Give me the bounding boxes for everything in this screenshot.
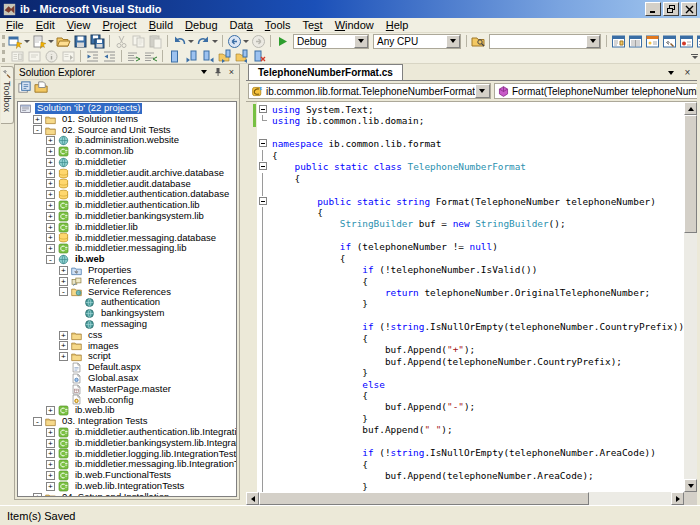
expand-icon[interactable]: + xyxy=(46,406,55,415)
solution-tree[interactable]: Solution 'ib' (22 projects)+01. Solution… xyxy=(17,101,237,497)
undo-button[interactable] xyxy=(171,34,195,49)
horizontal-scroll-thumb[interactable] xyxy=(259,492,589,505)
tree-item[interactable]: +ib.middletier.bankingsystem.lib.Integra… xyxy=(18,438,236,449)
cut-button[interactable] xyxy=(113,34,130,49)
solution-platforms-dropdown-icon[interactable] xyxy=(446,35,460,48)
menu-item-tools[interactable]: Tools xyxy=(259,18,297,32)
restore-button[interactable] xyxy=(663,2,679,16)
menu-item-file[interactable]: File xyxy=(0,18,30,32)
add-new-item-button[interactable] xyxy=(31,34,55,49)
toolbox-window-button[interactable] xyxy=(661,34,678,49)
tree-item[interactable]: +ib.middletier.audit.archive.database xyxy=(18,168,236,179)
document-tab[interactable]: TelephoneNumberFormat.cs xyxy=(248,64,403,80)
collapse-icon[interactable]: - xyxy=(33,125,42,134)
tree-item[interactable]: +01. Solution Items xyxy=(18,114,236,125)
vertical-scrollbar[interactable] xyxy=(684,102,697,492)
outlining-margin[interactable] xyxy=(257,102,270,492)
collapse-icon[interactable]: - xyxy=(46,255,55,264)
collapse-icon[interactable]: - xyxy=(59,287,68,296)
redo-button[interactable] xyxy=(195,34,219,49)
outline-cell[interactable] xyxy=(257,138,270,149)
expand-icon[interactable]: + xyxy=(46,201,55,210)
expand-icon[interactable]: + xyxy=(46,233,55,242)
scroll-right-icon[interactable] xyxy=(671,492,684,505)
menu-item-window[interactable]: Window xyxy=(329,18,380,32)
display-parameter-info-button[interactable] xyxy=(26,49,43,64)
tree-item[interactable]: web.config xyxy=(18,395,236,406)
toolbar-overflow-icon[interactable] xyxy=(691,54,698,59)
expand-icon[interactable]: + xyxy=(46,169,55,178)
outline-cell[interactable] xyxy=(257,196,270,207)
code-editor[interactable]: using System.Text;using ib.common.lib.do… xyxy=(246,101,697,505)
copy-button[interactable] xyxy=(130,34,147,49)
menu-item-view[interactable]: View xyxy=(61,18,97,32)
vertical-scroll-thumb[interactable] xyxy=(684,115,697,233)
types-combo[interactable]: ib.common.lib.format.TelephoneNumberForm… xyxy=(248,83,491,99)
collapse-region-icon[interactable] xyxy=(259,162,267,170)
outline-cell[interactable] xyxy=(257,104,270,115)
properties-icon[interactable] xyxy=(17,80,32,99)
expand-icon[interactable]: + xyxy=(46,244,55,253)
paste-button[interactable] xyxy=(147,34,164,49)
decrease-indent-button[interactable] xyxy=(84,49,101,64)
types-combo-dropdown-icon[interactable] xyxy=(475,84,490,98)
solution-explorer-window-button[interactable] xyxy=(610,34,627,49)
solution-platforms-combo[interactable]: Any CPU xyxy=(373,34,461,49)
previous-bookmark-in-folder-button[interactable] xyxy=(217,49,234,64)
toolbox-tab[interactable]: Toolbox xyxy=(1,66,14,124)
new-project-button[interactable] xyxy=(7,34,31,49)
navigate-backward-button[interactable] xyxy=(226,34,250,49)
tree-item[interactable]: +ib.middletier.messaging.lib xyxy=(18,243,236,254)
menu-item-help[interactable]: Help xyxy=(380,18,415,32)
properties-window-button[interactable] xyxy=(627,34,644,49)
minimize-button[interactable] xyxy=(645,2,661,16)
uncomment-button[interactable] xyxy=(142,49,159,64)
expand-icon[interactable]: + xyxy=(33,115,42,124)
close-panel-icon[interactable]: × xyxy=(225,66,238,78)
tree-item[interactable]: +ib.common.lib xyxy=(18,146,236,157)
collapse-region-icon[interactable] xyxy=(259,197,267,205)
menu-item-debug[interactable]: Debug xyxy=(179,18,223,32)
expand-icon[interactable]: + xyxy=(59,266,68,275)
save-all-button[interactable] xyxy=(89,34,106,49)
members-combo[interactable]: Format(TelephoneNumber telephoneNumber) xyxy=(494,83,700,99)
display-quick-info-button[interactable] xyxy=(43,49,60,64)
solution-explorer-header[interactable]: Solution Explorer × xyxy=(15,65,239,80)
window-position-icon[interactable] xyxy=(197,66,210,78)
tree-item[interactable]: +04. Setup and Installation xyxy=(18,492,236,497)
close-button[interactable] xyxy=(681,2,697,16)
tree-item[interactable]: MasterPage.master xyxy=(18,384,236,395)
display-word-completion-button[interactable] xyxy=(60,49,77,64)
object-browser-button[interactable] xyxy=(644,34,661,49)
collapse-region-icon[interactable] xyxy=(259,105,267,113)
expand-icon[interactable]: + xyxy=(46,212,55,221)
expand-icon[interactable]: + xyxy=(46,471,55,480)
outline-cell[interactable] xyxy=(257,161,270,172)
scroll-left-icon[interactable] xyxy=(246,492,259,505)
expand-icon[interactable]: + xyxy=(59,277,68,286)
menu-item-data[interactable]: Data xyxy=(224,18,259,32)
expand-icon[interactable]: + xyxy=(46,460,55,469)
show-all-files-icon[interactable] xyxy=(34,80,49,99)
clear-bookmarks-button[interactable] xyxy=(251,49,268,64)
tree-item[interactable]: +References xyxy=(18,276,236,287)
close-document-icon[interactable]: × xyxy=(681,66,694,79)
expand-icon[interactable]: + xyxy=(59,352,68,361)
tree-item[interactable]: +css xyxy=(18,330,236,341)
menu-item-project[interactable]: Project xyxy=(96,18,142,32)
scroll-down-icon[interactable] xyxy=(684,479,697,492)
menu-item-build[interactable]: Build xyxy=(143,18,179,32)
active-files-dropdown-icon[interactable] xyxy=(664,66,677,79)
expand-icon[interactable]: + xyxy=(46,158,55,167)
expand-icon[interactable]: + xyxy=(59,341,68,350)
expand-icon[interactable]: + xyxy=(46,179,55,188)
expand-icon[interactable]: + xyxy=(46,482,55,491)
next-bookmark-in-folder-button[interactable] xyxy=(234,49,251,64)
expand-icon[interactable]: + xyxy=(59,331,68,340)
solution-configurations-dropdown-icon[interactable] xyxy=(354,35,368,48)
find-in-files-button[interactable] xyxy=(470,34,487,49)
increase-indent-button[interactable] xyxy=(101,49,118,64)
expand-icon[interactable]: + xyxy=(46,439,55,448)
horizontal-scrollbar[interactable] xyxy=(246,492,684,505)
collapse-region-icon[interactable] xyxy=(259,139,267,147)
:::
Task requirements:
Pictures are to be left out; all else in the entries above is to be quoted exactly.

Exercise response:
Give me the bounding boxes for everything in this screenshot.
expand-icon[interactable]: + xyxy=(46,406,55,415)
solution-tree[interactable]: Solution 'ib' (22 projects)+01. Solution… xyxy=(17,101,237,497)
undo-button[interactable] xyxy=(171,34,195,49)
horizontal-scroll-thumb[interactable] xyxy=(259,492,589,505)
tree-item[interactable]: +ib.middletier.bankingsystem.lib.Integra… xyxy=(18,438,236,449)
cut-button[interactable] xyxy=(113,34,130,49)
solution-platforms-dropdown-icon[interactable] xyxy=(446,35,460,48)
menu-item-tools[interactable]: Tools xyxy=(259,18,297,32)
restore-button[interactable] xyxy=(663,2,679,16)
menu-item-file[interactable]: File xyxy=(0,18,30,32)
add-new-item-button[interactable] xyxy=(31,34,55,49)
toolbox-window-button[interactable] xyxy=(661,34,678,49)
tree-item[interactable]: +ib.middletier.audit.archive.database xyxy=(18,168,236,179)
document-tab[interactable]: TelephoneNumberFormat.cs xyxy=(248,64,403,80)
collapse-icon[interactable]: - xyxy=(33,125,42,134)
tree-item[interactable]: +01. Solution Items xyxy=(18,114,236,125)
vertical-scrollbar[interactable] xyxy=(684,102,697,492)
outlining-margin[interactable] xyxy=(257,102,270,492)
collapse-icon[interactable]: - xyxy=(46,255,55,264)
collapse-icon[interactable]: - xyxy=(59,287,68,296)
redo-button[interactable] xyxy=(195,34,219,49)
outline-cell[interactable] xyxy=(257,138,270,149)
expand-icon[interactable]: + xyxy=(46,201,55,210)
expand-icon[interactable]: + xyxy=(46,233,55,242)
scroll-right-icon[interactable] xyxy=(671,492,684,505)
menu-item-window[interactable]: Window xyxy=(329,18,380,32)
display-parameter-info-button[interactable] xyxy=(26,49,43,64)
tree-item[interactable]: web.config xyxy=(18,395,236,406)
toolbar-overflow-icon[interactable] xyxy=(691,54,698,59)
expand-icon[interactable]: + xyxy=(46,169,55,178)
outline-cell[interactable] xyxy=(257,196,270,207)
code-editor[interactable]: using System.Text;using ib.common.lib.do… xyxy=(246,101,697,505)
copy-button[interactable] xyxy=(130,34,147,49)
menu-item-view[interactable]: View xyxy=(61,18,97,32)
vertical-scroll-thumb[interactable] xyxy=(684,115,697,233)
types-combo[interactable]: ib.common.lib.format.TelephoneNumberForm… xyxy=(248,83,491,99)
collapse-region-icon[interactable] xyxy=(259,162,267,170)
outline-cell[interactable] xyxy=(257,104,270,115)
properties-icon[interactable] xyxy=(17,80,32,99)
expand-icon[interactable]: + xyxy=(46,244,55,253)
paste-button[interactable] xyxy=(147,34,164,49)
decrease-indent-button[interactable] xyxy=(84,49,101,64)
types-combo-dropdown-icon[interactable] xyxy=(475,84,490,98)
solution-explorer-window-button[interactable] xyxy=(610,34,627,49)
solution-platforms-combo[interactable]: Any CPU xyxy=(373,34,461,49)
previous-bookmark-in-folder-button[interactable] xyxy=(217,49,234,64)
toolbox-tab[interactable]: Toolbox xyxy=(1,66,14,124)
new-project-button[interactable] xyxy=(7,34,31,49)
navigate-backward-button[interactable] xyxy=(226,34,250,49)
tree-item[interactable]: +ib.middletier.messaging.lib xyxy=(18,243,236,254)
menu-item-help[interactable]: Help xyxy=(380,18,415,32)
properties-window-button[interactable] xyxy=(627,34,644,49)
minimize-button[interactable] xyxy=(645,2,661,16)
uncomment-button[interactable] xyxy=(142,49,159,64)
expand-icon[interactable]: + xyxy=(33,115,42,124)
close-panel-icon[interactable]: × xyxy=(225,66,238,78)
tree-item[interactable]: +ib.common.lib xyxy=(18,146,236,157)
collapse-region-icon[interactable] xyxy=(259,197,267,205)
menu-item-debug[interactable]: Debug xyxy=(179,18,223,32)
expand-icon[interactable]: + xyxy=(59,266,68,275)
save-all-button[interactable] xyxy=(89,34,106,49)
members-combo[interactable]: Format(TelephoneNumber telephoneNumber) xyxy=(494,83,700,99)
display-quick-info-button[interactable] xyxy=(43,49,60,64)
solution-explorer-header[interactable]: Solution Explorer × xyxy=(15,65,239,80)
window-position-icon[interactable] xyxy=(197,66,210,78)
tree-item[interactable]: +04. Setup and Installation xyxy=(18,492,236,497)
close-button[interactable] xyxy=(681,2,697,16)
tree-item[interactable]: MasterPage.master xyxy=(18,384,236,395)
display-word-completion-button[interactable] xyxy=(60,49,77,64)
object-browser-button[interactable] xyxy=(644,34,661,49)
collapse-region-icon[interactable] xyxy=(259,105,267,113)
expand-icon[interactable]: + xyxy=(46,212,55,221)
expand-icon[interactable]: + xyxy=(46,471,55,480)
outline-cell[interactable] xyxy=(257,161,270,172)
scroll-left-icon[interactable] xyxy=(246,492,259,505)
expand-icon[interactable]: + xyxy=(59,277,68,286)
menu-item-data[interactable]: Data xyxy=(224,18,259,32)
expand-icon[interactable]: + xyxy=(46,460,55,469)
show-all-files-icon[interactable] xyxy=(34,80,49,99)
clear-bookmarks-button[interactable] xyxy=(251,49,268,64)
tree-item[interactable]: +References xyxy=(18,276,236,287)
close-document-icon[interactable]: × xyxy=(681,66,694,79)
expand-icon[interactable]: + xyxy=(59,352,68,361)
tree-item[interactable]: +css xyxy=(18,330,236,341)
menu-item-project[interactable]: Project xyxy=(96,18,142,32)
scroll-down-icon[interactable] xyxy=(684,479,697,492)
menu-item-build[interactable]: Build xyxy=(143,18,179,32)
active-files-dropdown-icon[interactable] xyxy=(664,66,677,79)
expand-icon[interactable]: + xyxy=(46,158,55,167)
expand-icon[interactable]: + xyxy=(59,341,68,350)
expand-icon[interactable]: + xyxy=(46,179,55,188)
expand-icon[interactable]: + xyxy=(46,482,55,491)
next-bookmark-in-folder-button[interactable] xyxy=(234,49,251,64)
expand-icon[interactable]: + xyxy=(59,331,68,340)
solution-configurations-dropdown-icon[interactable] xyxy=(354,35,368,48)
find-in-files-button[interactable] xyxy=(470,34,487,49)
increase-indent-button[interactable] xyxy=(101,49,118,64)
expand-icon[interactable]: + xyxy=(46,439,55,448)
horizontal-scrollbar[interactable] xyxy=(246,492,684,505)
collapse-region-icon[interactable] xyxy=(259,139,267,147)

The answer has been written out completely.